Filter the entries, keeping every line with the string "pravilnika".
[DATA]
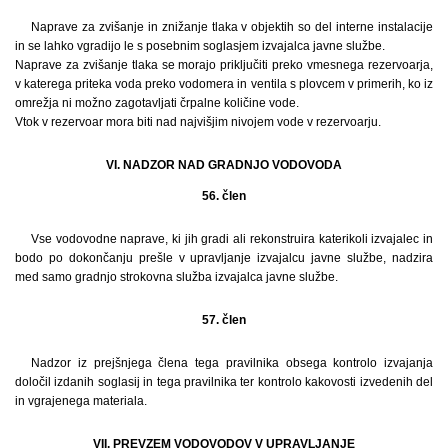
Naprave za zvišanje in znižanje tlaka v objektih so del interne instalacije
in se lahko vgradijo le s posebnim soglasjem izvajalca javne službe.
Naprave za zvišanje tlaka se morajo priključiti preko vmesnega rezervoarja,
v katerega priteka voda preko vodomera in ventila s plovcem v primerih, ko iz
omrežja ni možno zagotavljati črpalne količine vode.
Vtok v rezervoar mora biti nad najvišjim nivojem vode v rezervoarju.
VI. NADZOR NAD GRADNJO VODOVODA
56. člen
Vse vodovodne naprave, ki jih gradi ali rekonstruira katerikoli izvajalec in
bodo po dokončanju prešle v upravljanje izvajalcu javne službe, nadzira
med samo gradnjo strokovna služba izvajalca javne službe.
57. člen
Nadzor iz prejšnjega člena tega pravilnika obsega kontrolo izvajanja
določil izdanih soglasij in tega pravilnika ter kontrolo kakovosti izvedenih del
in vgrajenega materiala.
VII. PREVZEM VODOVODOV V UPRAVLJANJE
[/DATA]
EXPECTED ANSWER.
Nadzor iz prejšnjega člena tega pravilnika obsega kontrolo izvajanja
določil izdanih soglasij in tega pravilnika ter kontrolo kakovosti izvedenih del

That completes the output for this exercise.